Your instructions:
Every line below from the one with "关口，培养新入职检察人员的廉洁从检意识" through the one with "Регистрационный номер и" should be retyped exactly, both ends included; no other lines and no pictures.

Collected data
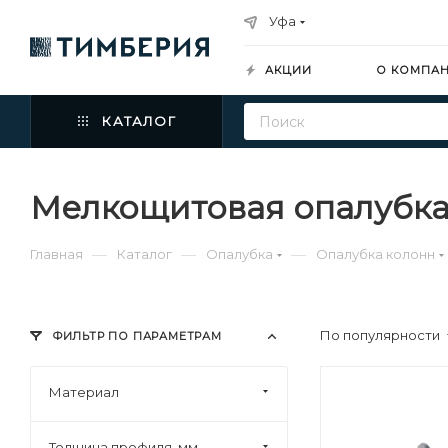
Уфа
АКЦИИ
О КОМПА
КАТАЛОГ
Мелкощитовая опалубка
—
—
—
Главная
Каталог
Опалубка
Опалубка колонн
По популярности
ФИЛЬТР ПО ПАРАМЕТРАМ
Материал
Толщина профиля, мм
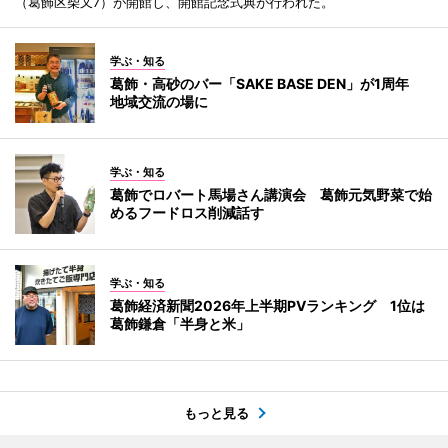
（葛飾区柴又7）が開館し、開館記念式典が行われた。
学ぶ・知る
葛飾・高砂のバー「SAKE BASE DEN」が1周年
地域交流の場に
学ぶ・知る
葛飾でロバート馬場さん講演会 葛飾元気野菜で始
めるフードロス削減話す
学ぶ・知る
葛飾経済新聞2026年上半期PVランキング 1位は
葛飾鎌倉「半身と米」
もっと見る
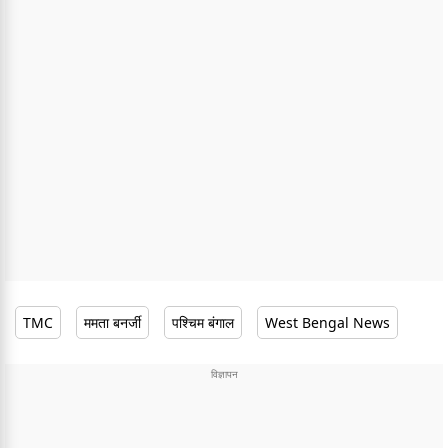
TMC
ममता बनर्जी
पश्चिम बंगाल
West Bengal News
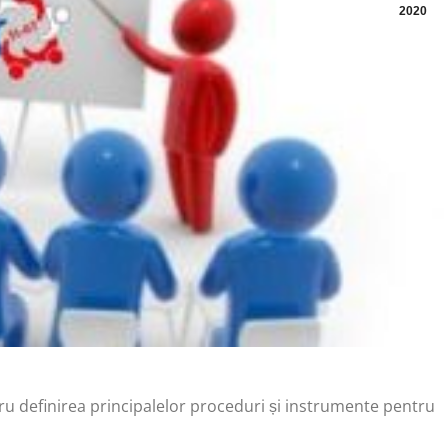
2020
 definirea principalelor proceduri și instrumente pentru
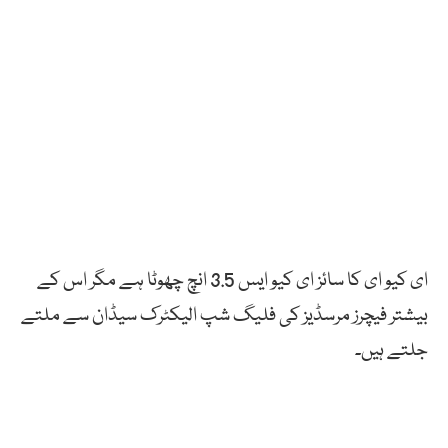
ای کیو ای کا سائز ای کیو ایس 3.5 انچ چھوٹا ہے مگر اس کے
بیشتر فیچرز مرسڈیز کی فلیگ شپ الیکٹرک سیڈان سے ملتے
جلتے ہیں۔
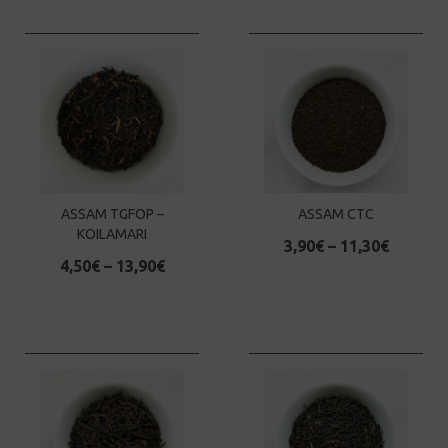
ASSAM TGFOP –
ASSAM CTC
KOILAMARI
3,90
€
–
11,30
€
4,50
€
–
13,90
€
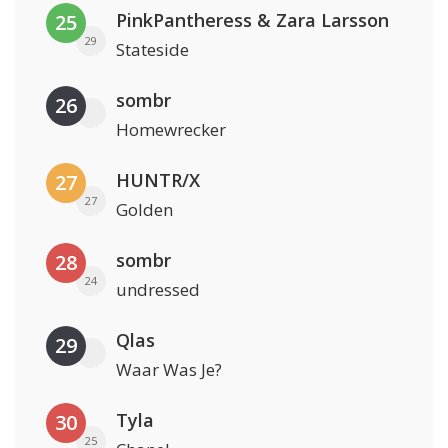
PinkPantheress & Zara Larsson
25
29
Stateside
sombr
26
Homewrecker
HUNTR/X
27
27
Golden
sombr
28
24
undressed
Qlas
29
Waar Was Je?
Tyla
30
25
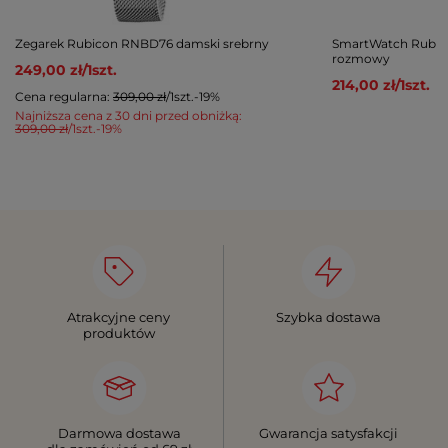
Zegarek Rubicon RNBD76 damski srebrny
SmartWatch Rubic
rozmowy
249,00 zł
/
1
szt.
214,00 zł
/
1
szt.
Cena regularna:
309,00 zł
/
1
szt.
-19%
Najniższa cena z 30 dni przed obniżką:
309,00 zł
/
1
szt.
-19%
Atrakcyjne ceny
Szybka dostawa
produktów
Darmowa dostawa
Gwarancja satysfakcji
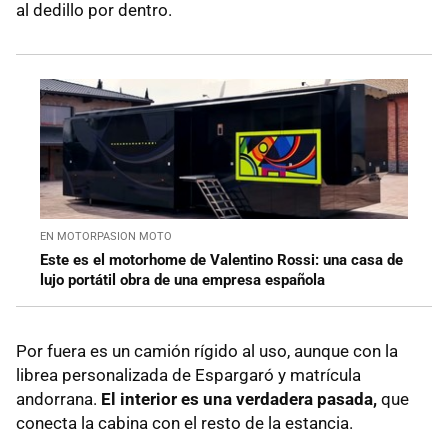
al dedillo por dentro.
EN MOTORPASION MOTO
Este es el motorhome de Valentino Rossi: una casa de
lujo portátil obra de una empresa española
Por fuera es un camión rígido al uso, aunque con la
librea personalizada de Espargaró y matrícula
andorrana.
El interior es una verdadera pasada,
que
conecta la cabina con el resto de la estancia.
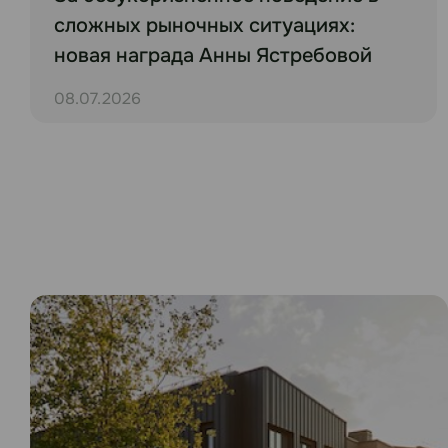
сложных рыночных ситуациях:
новая награда Анны Ястребовой
08.07.2026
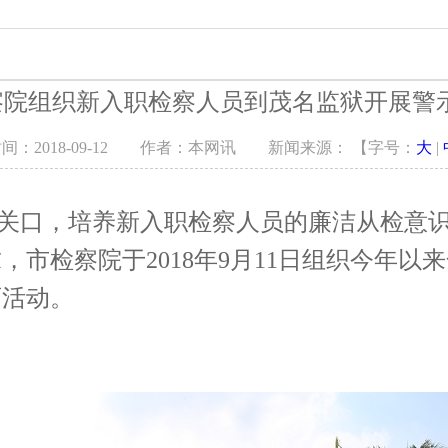
察
教育培训
专题调研
察院组织新入职检察人员到茂名监狱开展警
公开
检务监督
以案说法
间：2018-09-12 作者：本网讯 新闻来源： 【字号：
大
|
告
讼
关口，培养新入职检察人员的廉洁从检意识
市检察院于2018年9月11日组织今年以
布会
育活动。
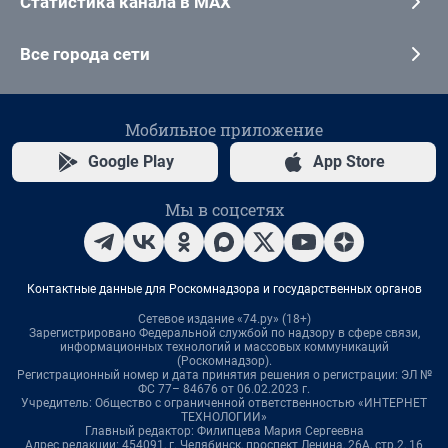
Статистика канала в MAX
Все города сети
Мобильное приложение
Google Play
App Store
Мы в соцсетях
Контактные данные для Роскомнадзора и государственных органов
Сетевое издание «74.ру» (18+)
Зарегистрировано Федеральной службой по надзору в сфере связи,
информационных технологий и массовых коммуникаций
(Роскомнадзор).
Регистрационный номер и дата принятия решения о регистрации: ЭЛ №
ФС 77– 84676 от 06.02.2023 г.
Учредитель: Общество с ограниченной ответственностью «ИНТЕРНЕТ
ТЕХНОЛОГИИ»
Главный редактор: Филипцева Мария Сергеевна
Адрес редакции: 454091, г. Челябинск, проспект Ленина, 26А, стр.2, 16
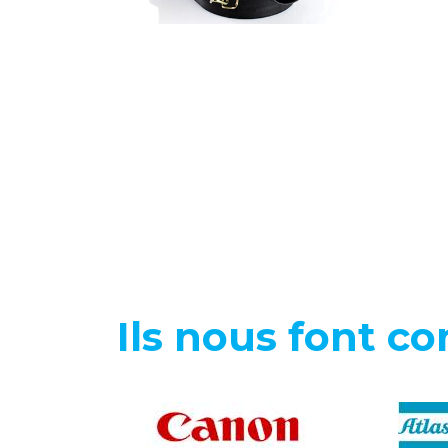
Ils nous font co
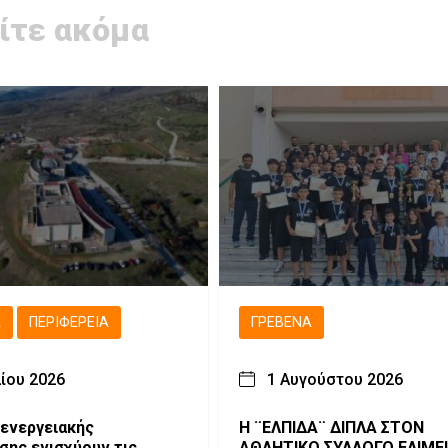
ίτε ακόμα
Ά
ΠΕΡΙΦΈΡΕΙΑ
ΓΡΕΒΕΝΆ
λίου 2026
1 Αυγούστου 2026
 ενεργειακής
Η ¨ΕΛΠΙΔΑ¨ ΔΙΠΛΑ ΣΤΟΝ
σης ενισχύουν τις
ΑΘΛΗΤΙΚΟ ΣΥΛΛΟΓΟ ΕΛΙΜΕ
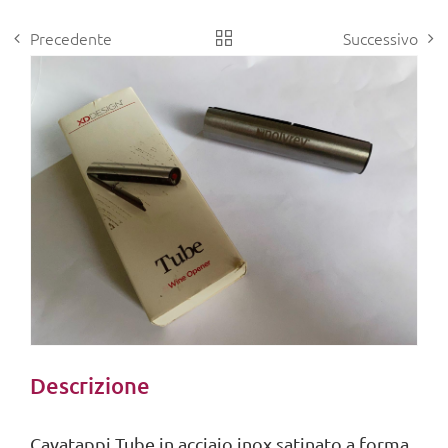
Precedente
Successivo
View
Larger
Image
Descrizione
Cavatappi Tube in acciaio inox satinato a forma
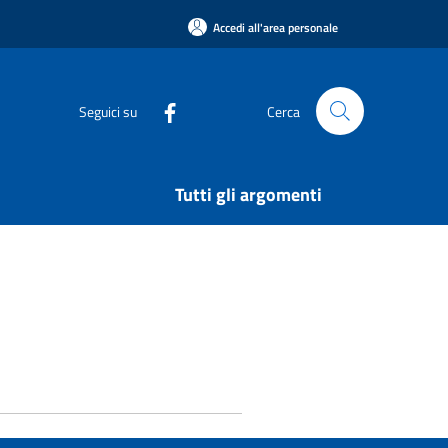
Accedi all'area personale
Seguici su
Cerca
Tutti gli argomenti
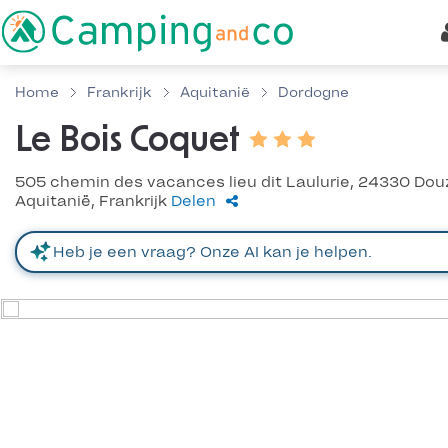
Home
Frankrijk
Aquitanië
Dordogne
Le Bois Coquet
505 chemin des vacances lieu dit Laulurie, 24330 Dou
Aquitanië, Frankrijk
Delen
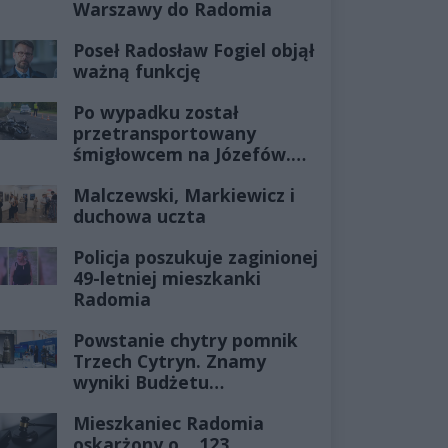
Warszawy do Radomia
Poseł Radosław Fogiel objął
ważną funkcję
Po wypadku został
przetransportowany
śmigłowcem na Józefów.
Historia mrozi krew w
Malczewski, Markiewicz i
żyłach
duchowa uczta
Policja poszukuje zaginionej
49-letniej mieszkanki
Radomia
Powstanie chytry pomnik
Trzech Cytryn. Znamy
wyniki Budżetu
Obywatelskiego 2027
Mieszkaniec Radomia
oskarżony o... 123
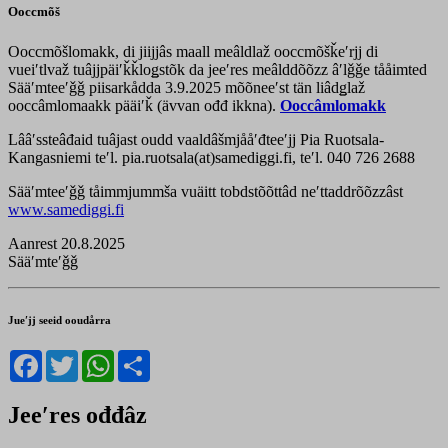
Ooccmõš
Ooccmõšlomakk, di jiijjâs maall meâldlaž ooccmõšǩeʹrjj di
vueiʹtlvaž tuâjjpäiʹǩǩloǥstõk da jeeʹres meâlddõõzz âʹlǧǧe tååimted
Sääʹmteeʹǧǧ piisarkådda 3.9.2025 mõõneeʹst tän liâdǥlaž
ooccâmlomaakk pääiʹǩ (ävvan ođđ ikkna).
Ooccâmlomakk
Lââʹssteâđaid tuâjast oudd vaaldâšmjååʹđteeʹjj Pia Ruotsala-
Kangasniemi teʹl. pia.ruotsala(at)samediggi.fi, teʹl. 040 726 2688
Sääʹmteeʹǧǧ tåimmjummša vuäitt tobdstõõttâd neʹttaddrõõzzâst
www.samediggi.fi
Aanrest 20.8.2025
Sääʹmteʹǧǧ
Jueʹjj seeid ooudårra
Facebook
Twitter
WhatsApp
Share
Jeeʹres ođđâz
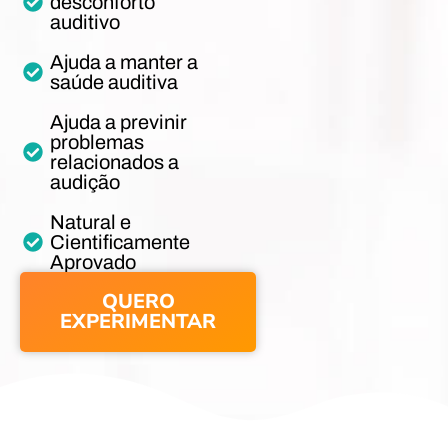
desconforto
auditivo
Ajuda a manter a
saúde auditiva
Ajuda a previnir
problemas
relacionados a
audição
Natural e
Cientificamente
Aprovado
QUERO
EXPERIMENTAR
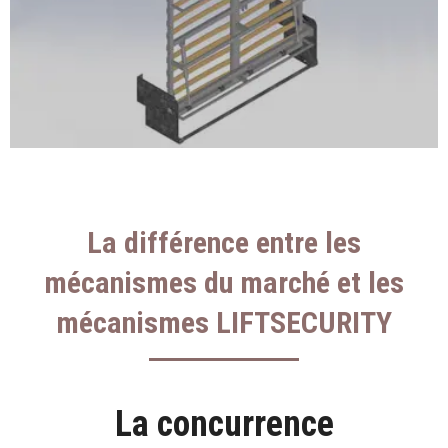
La différence entre les
mécanismes du marché et les
mécanismes LIFTSECURITY
La concurrence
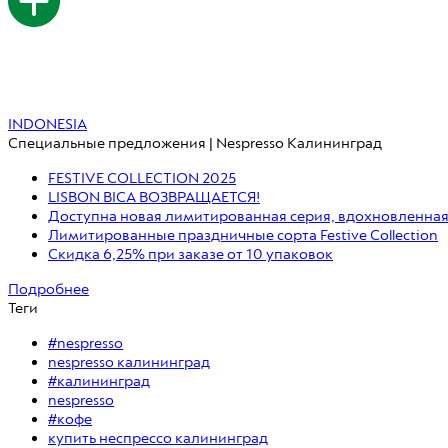
INDONESIA
Специальные предложения | Nespresso Калининград
FESTIVE COLLECTION 2025
LISBON BICA ВОЗВРАЩАЕТСЯ!
Доступна новая лимитированная серия, вдохновленная 
Лимитированные праздничные сорта Festive Collection
Скидка 6,25% при заказе от 10 упаковок
Подробнее
Теги
#nespresso
nespresso калининград
#калининград
nespresso
#кофе
купить неспрессо калининград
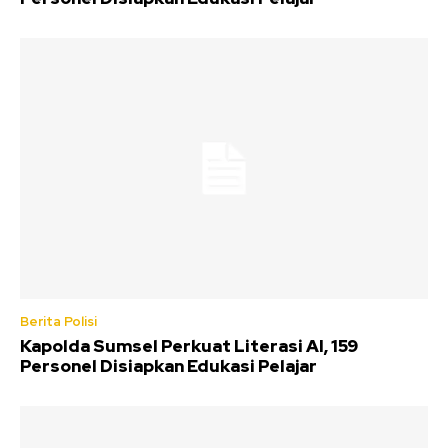
Berita Polisi
Kapolda Sumsel Perkuat Literasi AI, 159
Personel Disiapkan Edukasi Pelajar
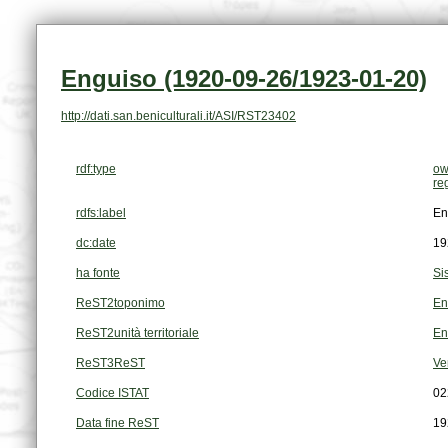
Enguiso (1920-09-26/1923-01-20)
http://dati.san.beniculturali.it/ASI/RST23402
rdf:type
ow
re
rdfs:label
En
dc:date
19
ha fonte
Si
ReST2toponimo
En
ReST2unità territoriale
En
ReST3ReST
Ve
Codice ISTAT
02
Data fine ReST
19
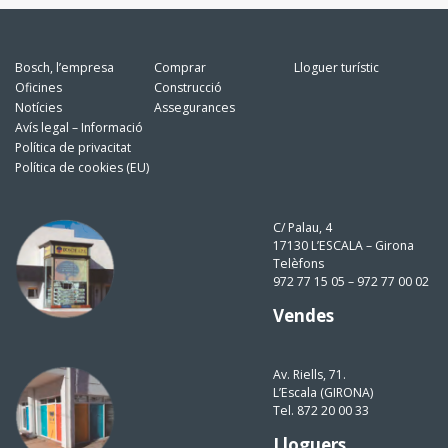
Bosch, l’empresa
Comprar
Lloguer turístic
Oficines
Construcció
Notícies
Assegurances
Avís legal – Informació
Política de privacitat
Política de cookies (EU)
C/ Palau, 4
17130 L’ESCALA – Girona
Telèfons
972 77 15 05 – 972 77 00 02
Vendes
Av. Riells, 71.
L’Escala (GIRONA)
Tel. 872 20 00 33
Lloguers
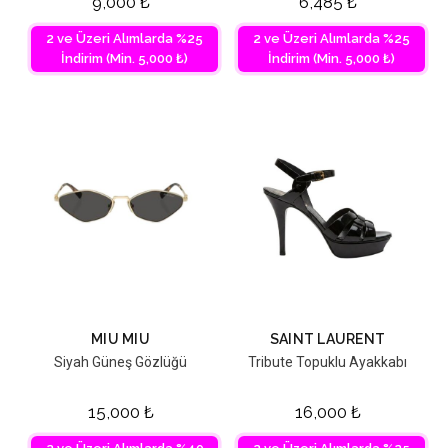
9,000
₺
6,485
₺
2 ve Üzeri Alımlarda %25
2 ve Üzeri Alımlarda %25
İndirim (Min. 5,000 ₺)
İndirim (Min. 5,000 ₺)
MIU MIU
SAINT LAURENT
Siyah Güneş Gözlüğü
Tribute Topuklu Ayakkabı
15,000
₺
16,000
₺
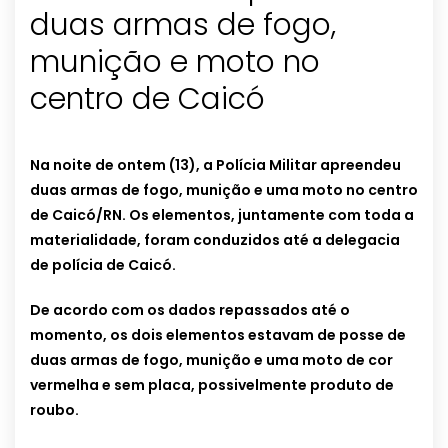
duas armas de fogo,
munição e moto no
centro de Caicó
Na noite de ontem (13), a Polícia Militar apreendeu
duas armas de fogo, munição e uma moto no centro
de Caicó/RN. Os elementos, juntamente com toda a
materialidade, foram conduzidos até a delegacia
de polícia de Caicó.
De acordo com os dados repassados até o
momento, os dois elementos estavam de posse de
duas armas de fogo, munição e uma moto de cor
vermelha e sem placa, possivelmente produto de
roubo.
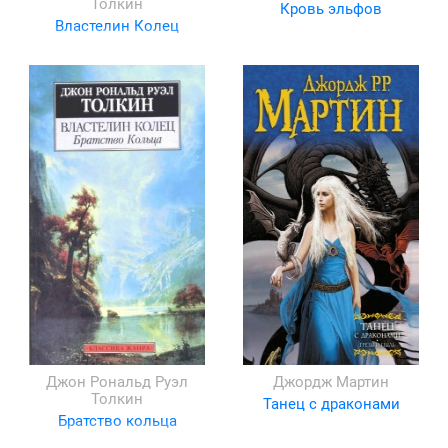
Толкин
Кровь эльфов
Властелин Колец
Джон Рональд Руэл
Джордж Мартин
Толкин
Танец с драконами
Братство кольца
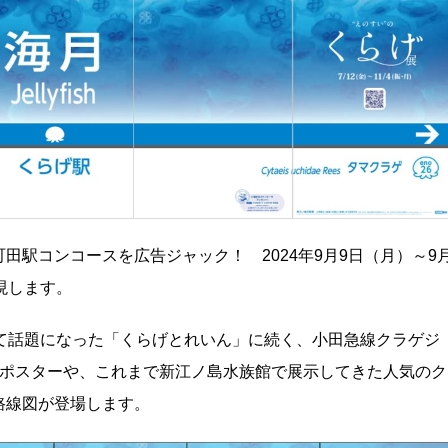
田駅コンコースを広告ジャック！ 2024年9月9日（月）～9
現します。
て話題になった「くらげとれいん」に続く、小田急線クラゲジ
たポスターや、これまで新江ノ島水族館で展示してきた人気のク
路線図が登場します。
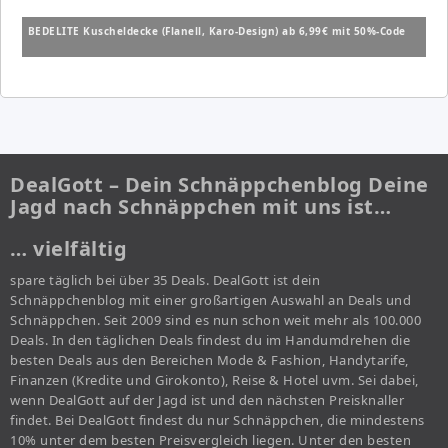
BEDELITE Kuscheldecke (Flanell, Karo-Design) ab 6,99€ mit 50%-Code
DealGott – Dein Schnäppchenblog Deine
Jagd nach Schnäppchen mit uns ist…
… vielfältig
spare täglich bei über 35 Deals. DealGott ist dein
Schnäppchenblog mit einer großartigen Auswahl an Deals und
Schnäppchen. Seit 2009 sind es nun schon weit mehr als 100.000
Deals. In den täglichen Deals findest du im Handumdrehen die
besten Deals aus den Bereichen Mode & Fashion, Handytarife,
Finanzen (Kredite und Girokonto), Reise & Hotel uvm. Sei dabei,
wenn DealGott auf der Jagd ist und den nächsten Preisknaller
findet. Bei DealGott findest du nur Schnäppchen, die mindestens
10% unter dem besten Preisvergleich liegen. Unter den besten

Answer to this problem:
关口，培养新入职检察人员的廉洁从检意识
市检察院于2018年9月11日组织今年以
布会
育活动。
Статистика канала в MAX
Все города сети
Мобильное приложение
Google Play
App Store
Мы в соцсетях
Контактные данные для Роскомнадзора и государственных органов
Сетевое издание «74.ру» (18+)
Зарегистрировано Федеральной службой по надзору в сфере связи,
информационных технологий и массовых коммуникаций
(Роскомнадзор).
Регистрационный номер и дата принятия решения о регистрации: ЭЛ №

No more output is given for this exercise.